With Lackey already having the reputation of not leaving games easily, Maddon knew he had his work cut out for him.

But at this point of the season when the Cubs have what appears to be a comfortable 12-game lead over the Cardinals in the Central Division, Maddon knew the situation called for him to be safe rather than sorry.

“He tried to talk me out of it and I wasn’t going to be talked out of it,” Maddon said after the Cubs’ bullpen surrendered five runs in the eighth inning in a 6-4 loss. “We’re just going to wait on it.”

Lackey, who underwent treatment after leaving the game, appeared afterward to be unfazed. Just how unaffected was he? Lackey sidestepped a question about his shoulder to begin his postgame press conference by saying hello to his kids after being chastised by his 4-year-old daughter for not saying hi when he finds himself in front of a television camera.

“I’m OK,” Lackey said. “It’s nothing crazy. Trust me, I’ve been out there feeling a lot worse so year, I’ll be all right.”

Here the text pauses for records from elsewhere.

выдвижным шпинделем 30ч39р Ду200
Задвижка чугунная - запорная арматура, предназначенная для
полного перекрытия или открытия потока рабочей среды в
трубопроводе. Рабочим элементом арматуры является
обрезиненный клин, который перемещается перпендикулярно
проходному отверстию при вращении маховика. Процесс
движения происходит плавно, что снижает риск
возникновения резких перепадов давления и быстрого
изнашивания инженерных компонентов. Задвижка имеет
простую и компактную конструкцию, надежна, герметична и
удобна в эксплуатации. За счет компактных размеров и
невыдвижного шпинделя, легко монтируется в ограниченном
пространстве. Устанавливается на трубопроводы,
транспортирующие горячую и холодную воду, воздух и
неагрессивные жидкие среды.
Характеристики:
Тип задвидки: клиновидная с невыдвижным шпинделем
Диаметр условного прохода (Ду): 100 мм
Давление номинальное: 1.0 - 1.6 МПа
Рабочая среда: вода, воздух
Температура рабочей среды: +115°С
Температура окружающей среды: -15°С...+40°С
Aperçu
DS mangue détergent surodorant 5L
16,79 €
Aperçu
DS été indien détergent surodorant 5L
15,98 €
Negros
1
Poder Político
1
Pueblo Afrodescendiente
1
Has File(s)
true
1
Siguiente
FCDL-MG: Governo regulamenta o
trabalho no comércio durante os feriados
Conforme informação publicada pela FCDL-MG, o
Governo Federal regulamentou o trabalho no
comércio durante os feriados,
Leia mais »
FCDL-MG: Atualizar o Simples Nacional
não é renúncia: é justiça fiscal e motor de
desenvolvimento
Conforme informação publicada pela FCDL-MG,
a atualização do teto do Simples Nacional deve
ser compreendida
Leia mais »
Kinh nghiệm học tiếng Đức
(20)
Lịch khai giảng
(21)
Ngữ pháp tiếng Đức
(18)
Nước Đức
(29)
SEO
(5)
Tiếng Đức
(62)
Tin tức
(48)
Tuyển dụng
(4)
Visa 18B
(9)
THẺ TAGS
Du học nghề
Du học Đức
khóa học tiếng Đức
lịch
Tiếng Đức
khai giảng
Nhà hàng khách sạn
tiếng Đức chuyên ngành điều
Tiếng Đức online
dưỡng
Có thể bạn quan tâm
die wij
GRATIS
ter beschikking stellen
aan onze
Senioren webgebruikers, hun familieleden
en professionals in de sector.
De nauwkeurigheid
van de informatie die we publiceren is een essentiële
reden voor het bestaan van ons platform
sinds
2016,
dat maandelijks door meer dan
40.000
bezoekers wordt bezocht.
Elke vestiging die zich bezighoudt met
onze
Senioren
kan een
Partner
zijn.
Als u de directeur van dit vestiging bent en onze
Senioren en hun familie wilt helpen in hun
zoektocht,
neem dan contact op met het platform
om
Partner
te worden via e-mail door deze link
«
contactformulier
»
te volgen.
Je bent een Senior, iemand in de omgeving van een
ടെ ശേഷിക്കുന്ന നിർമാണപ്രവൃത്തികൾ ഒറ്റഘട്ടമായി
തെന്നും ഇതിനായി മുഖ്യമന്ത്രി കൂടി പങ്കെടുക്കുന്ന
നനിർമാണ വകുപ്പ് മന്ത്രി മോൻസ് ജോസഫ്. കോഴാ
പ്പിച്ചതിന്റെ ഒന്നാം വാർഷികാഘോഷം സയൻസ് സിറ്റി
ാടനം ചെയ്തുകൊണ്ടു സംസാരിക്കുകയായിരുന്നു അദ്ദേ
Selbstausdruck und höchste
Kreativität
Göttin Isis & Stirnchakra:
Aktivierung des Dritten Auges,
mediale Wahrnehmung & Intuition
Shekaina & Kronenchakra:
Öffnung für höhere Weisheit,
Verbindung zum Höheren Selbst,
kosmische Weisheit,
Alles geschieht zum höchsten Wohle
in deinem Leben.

At one point, Lackey characterized the shoulder soreness as “an old thing” before repeating he would be fine and blaming the soreness on an extra bullpen session he tends to throw after each start. Maddon said Lackey isn’t planning on missing his next scheduled start, but that “we don’t know right now.”

For now, the apparent shoulder scare appears to be nothing more than a bump in the road. So too is a two-game losing streak to the Cardinals, who earned a series split with Sunday night’s come-from-behind victory.

But considering the Cardinals left town still trailing the Cubs by the same 12 games they did when the series started on Thursday, the skid – much like Lackey’s shoulder – doesn’t appear to be a major issue, especially if you ask the Cubs about the back-to-back losses when considered in the grander scheme.

“It’s not awful,” Maddon said of the series split. “Of course, being in the position of winning the the first two (games), you’d like to able to do more and we were in position to.”

The Cubs led 3-1 when Lackey departed after Anthony Rizzo delivered his second RBI single of the game in the sixth inning. But when the Cubs failed to extend their lead after loading the bases with nobody out in the seventh, the wheels quickly came off when the Cardinals scored five runs in the eighth – including four off of Hector Rondon.

Still, in the grand scheme of things, two straight bullpen collapses after the Cubs reeled off 11 straight wins isn’t the end of the world. Especially for a team that believes it controls its destiny despite having six games remaining against the Cardinals in September.

“We know, spot on, it’s not easy to make up games when you’re not playing that team that you’re chasing,” said Rizzo, who also homered.

Said Lackey: “When you have the kind of lead we do, you sort of have leeway to do some things.”

Just how much breathing room they’ll have by the end is still to be determined.